# Liouville's Theorem (Complex Analysis)

## Theorem

Let $f: \C \to \C$ be a bounded entire function.

Then $f$ is constant.

### Corollary

Let $f: \C \to \C$ be an entire function such that:

$\size {\map f z} \ge M$

for all $z \in \C$ for some real constant $M > 0$.

Then $f$ is constant.

### Banach Space

Let $\struct {X, \norm {\, \cdot \,} }$ be a Banach space over $\C$.

Let $f : \C \to X$ be an analytic function that is bounded.

Then $f$ is constant.

## Proof 1

By assumption, there is $M \ge 0$ such that $\cmod {\map f z} \le M$ for all $z \in \C$.

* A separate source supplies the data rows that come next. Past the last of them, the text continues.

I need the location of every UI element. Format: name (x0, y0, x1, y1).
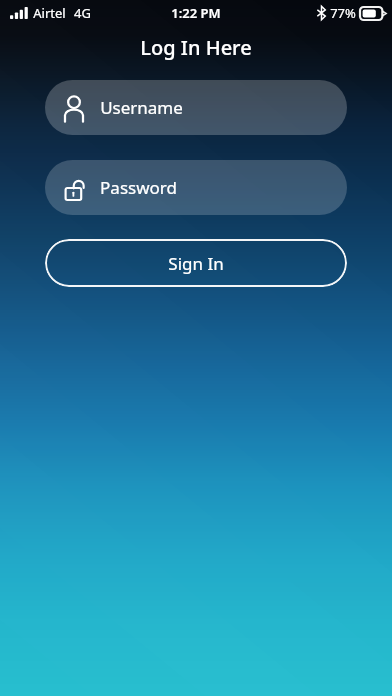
staticText: 77% (330, 4, 356, 22)
staticText: Username (100, 96, 183, 119)
button[interactable]: Username (45, 80, 347, 135)
other: Username (59, 93, 89, 123)
staticText: 4G (74, 4, 91, 22)
button[interactable]: Password (45, 160, 347, 215)
button[interactable]: Sign In (45, 239, 347, 287)
other: Password (59, 173, 89, 203)
staticText: Password (100, 176, 177, 199)
staticText: Sign In (168, 252, 224, 275)
staticText: Airtel (33, 4, 66, 22)
staticText: Log In Here (140, 34, 252, 61)
staticText: 1:22 PM (171, 4, 221, 22)
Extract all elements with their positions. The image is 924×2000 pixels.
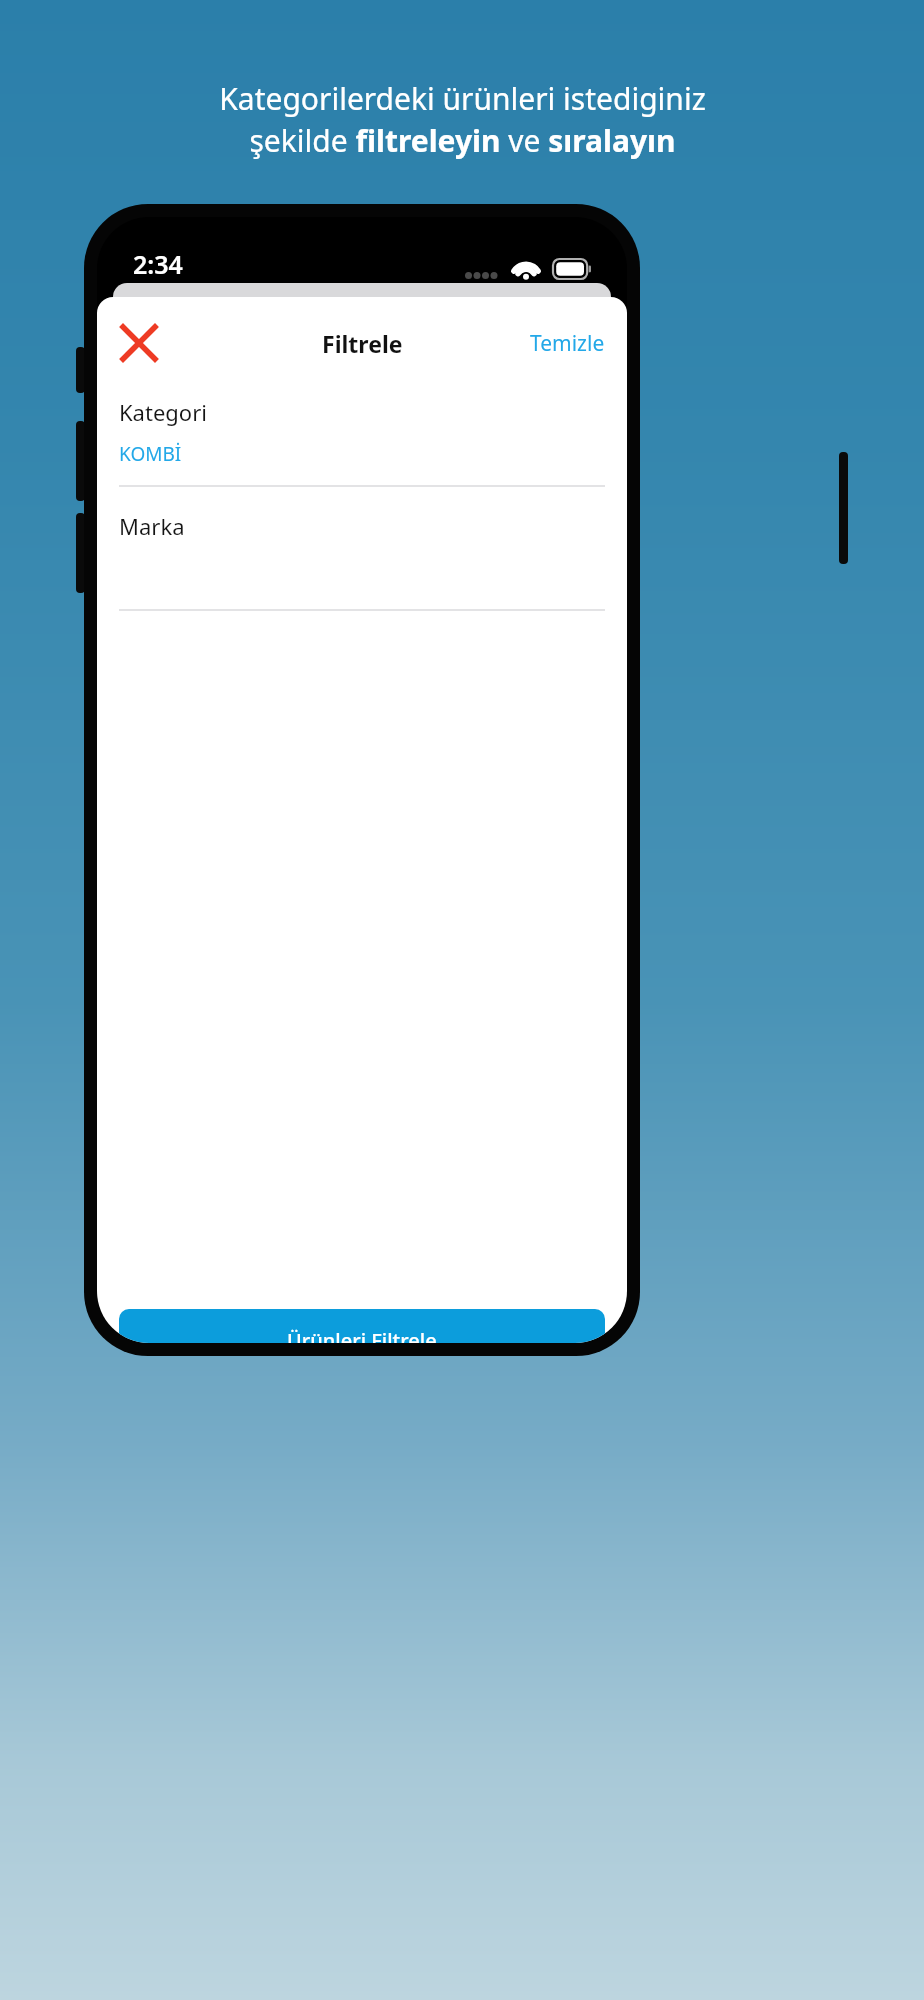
staticText: KOMBİ bbox=[119, 441, 182, 467]
staticText: Kategori bbox=[119, 397, 207, 427]
button[interactable]: Temizle bbox=[522, 319, 613, 368]
staticText: 2:34 bbox=[133, 247, 183, 281]
staticText: Temizle bbox=[530, 329, 605, 358]
button[interactable]: Marka bbox=[97, 487, 627, 609]
button[interactable]: Ürünleri Filtrele bbox=[119, 1309, 605, 1343]
staticText: Filtrele bbox=[322, 328, 403, 359]
button[interactable]: Kapat bbox=[107, 311, 171, 375]
staticText: Ürünleri Filtrele bbox=[287, 1327, 437, 1343]
staticText: Kategorilerdeki ürünleri istediginiz şek… bbox=[219, 78, 706, 161]
button[interactable]: Kategori bbox=[97, 389, 627, 485]
staticText: Marka bbox=[119, 511, 185, 541]
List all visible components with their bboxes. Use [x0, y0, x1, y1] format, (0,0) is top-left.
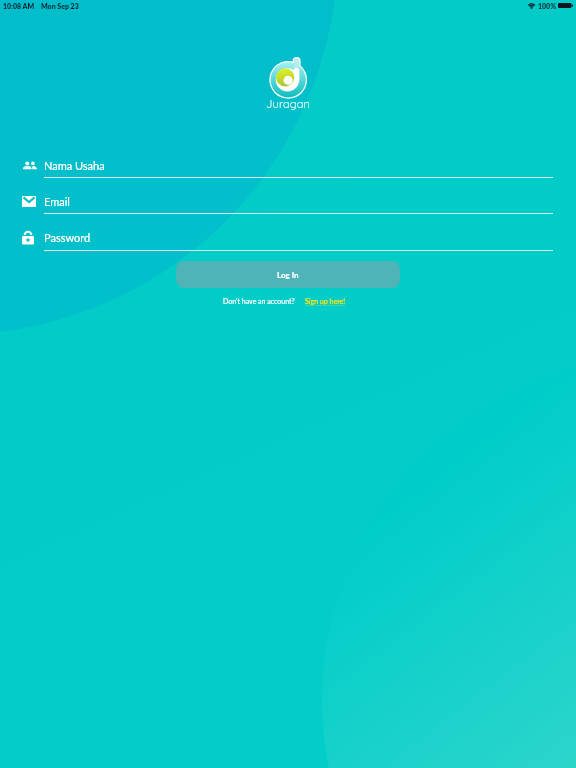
staticText: 10:08 AM [3, 2, 35, 10]
staticText: Mon Sep 23 [41, 2, 79, 10]
button[interactable]: Email [44, 195, 553, 217]
button[interactable]: Sign up here! [305, 297, 346, 305]
button[interactable]: Log In [176, 261, 400, 288]
staticText: Sign up here! [305, 297, 346, 305]
staticText: Log In [277, 270, 299, 280]
staticText: Password [44, 231, 91, 244]
staticText: Don't have an account? [223, 297, 295, 305]
button[interactable]: Password [44, 231, 553, 253]
staticText: Juragan [266, 97, 311, 111]
staticText: Nama Usaha [44, 159, 105, 172]
staticText: Email [44, 195, 70, 208]
staticText: 100% [538, 2, 557, 10]
button[interactable]: Nama Usaha [44, 159, 553, 181]
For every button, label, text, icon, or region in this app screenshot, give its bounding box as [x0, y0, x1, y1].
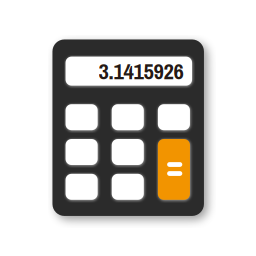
button[interactable]: Eight	[112, 104, 144, 130]
button[interactable]: Nine	[158, 104, 190, 130]
staticText: 3.1415926	[99, 56, 184, 86]
button[interactable]: One	[66, 174, 98, 200]
button[interactable]: Two	[112, 174, 144, 200]
button[interactable]: Equals	[158, 139, 190, 200]
button[interactable]: Seven	[66, 104, 98, 130]
button[interactable]: Four	[66, 139, 98, 165]
button[interactable]: Five	[112, 139, 144, 165]
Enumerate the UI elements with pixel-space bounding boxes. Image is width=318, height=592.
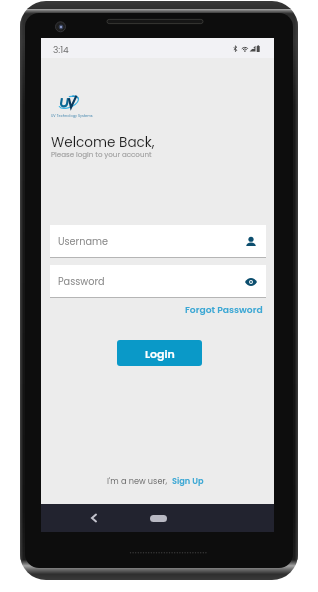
staticText: Please login to your account <box>51 150 152 160</box>
staticText: I'm a new user, <box>107 475 168 486</box>
button[interactable]: Password <box>50 265 266 298</box>
staticText: Login <box>145 346 175 361</box>
button[interactable]: Show password <box>245 276 257 288</box>
button[interactable]: Home <box>150 515 167 522</box>
staticText: Welcome Back, <box>51 133 155 152</box>
staticText: 3:14 <box>53 44 69 57</box>
button[interactable]: Forgot Password <box>246 301 318 314</box>
staticText: Password <box>58 275 105 289</box>
staticText: Username <box>58 235 108 249</box>
button[interactable]: Username <box>50 225 266 258</box>
button[interactable]: Login <box>117 340 202 366</box>
button[interactable]: Account <box>245 236 257 248</box>
button[interactable]: Sign Up <box>172 475 204 486</box>
staticText: Forgot Password <box>185 303 263 316</box>
button[interactable]: Back <box>83 504 105 532</box>
staticText: UV Technology Systems <box>51 113 93 118</box>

For any $R \in \R: R > 0$, consider the function:

$\map {f_R} z := \map f {R z}$

Using the Cauchy Integral Formula, we see that:

$\ds \cmod {\map {f_R'} z} = \frac 1 {2 \pi} \cmod {\int_{\map {C_1} z} \frac {\map {f_R} w} {\paren {w - z}^2} \rd w} \le \frac 1 {2 \pi} \int_{\map {C_1} z} M \cmod {\d w} = M$

where $\map {C_1} z$ denotes the circle of radius $1$ around $z$.

Hence:

$\ds \cmod {\map {f'} z} = \cmod {\map {f_R'} z} / R \le M / R$

Since $R$ was arbitrary, it follows that $\cmod {\map {f'} z} = 0$ for all $z \in \C$.

Thus $f$ is constant.

$\blacksquare$

## Proof 2

By assumption, there is $M \ge 0$ such that $\cmod {\map f z} \le M$ for all $z \in \C$.

Let $r > 0$.

consider:

$D_r = \set {z \in \C: \cmod z \le r}$

Then, consider the parameterization $\gamma_r : \closedint 0 {2 \pi} \to \partial D_r$ given by:

$\map {\gamma_r} t := r e^{2 \pi i t}$

For all $z \in \C$, we have:

 $\ds \map {f'} z$ $=$ $\ds \map {g_z'} 0$ $\ds$ $=$ $\ds \frac 1 {2 \pi} \oint_{\partial D_r} \frac {\map {g_z} w} {w^2} \rd w$ Cauchy Integral Formula $\ds$ $=$ $\ds \frac 1 {2 \pi} \int_0^{2 \pi} \frac {\map {g_z} {\map {\gamma_r} t} } { {\map {\gamma_r} t}^2} {\map {\gamma_r '} t} \rd t$ Definition of Complex Contour Integral $\ds$ $=$ $\ds \frac 1 {2 \pi} \int_0^{2 \pi} \frac {\map {g_z} {\map {\gamma_r} t} } { {\paren {r e^{2 \pi i t} } }^2} {2 \pi i r e^{2 \pi i t} } \rd t$ $\ds$ $=$ $\ds \frac i r \int_0^{2 \pi} \frac {\map {g_z} {\map {\gamma_r} t} } { e^{2 \pi i t} } \rd t$ $\ds$ $=$ $\ds \frac i r \int_0^{2 \pi} \frac {\map f { {\map {\gamma_r} t} + z} } { e^{2 \pi i t} } \rd t$

where:

$\map {g_z} w := \map f {w + z}$

Hence, for all $z \in \C$:

 $\ds \cmod {\map {f'} z}$ $=$ $\ds \cmod {\frac i r \int_0^{2 \pi} \frac {\map f { {\map {\gamma_r} t} + z} } { e^{2 \pi i t} } \rd t}$ $\ds$ $\le$ $\ds \frac 1 r \int_0^{2 \pi} \cmod {\frac {\map f {\map {\gamma_r} t + z} } { e^{2 \pi i t} } } \rd t$ Modulus of Complex Integral $\ds$ $\le$ $\ds \frac 1 r \int_0^{2 \pi} M \rd t$ $\ds$ $=$ $\ds \dfrac {2 \pi M} r$ $\ds$ $\to$ $\ds 0$ as $r \to \infty$

Thus it follows that $\map {f'} z = 0$ for all $z \in \C$.

$\blacksquare$

## Remark

In fact, the proof shows that, for a nonconstant entire function $f$, the maximum modulus $\ds \map M {r, f} := \max_{\cmod z \mathop = r} \cmod {\map f z}$ grows at least linearly in $r$.

## Source of Name

This entry was named for Joseph Liouville.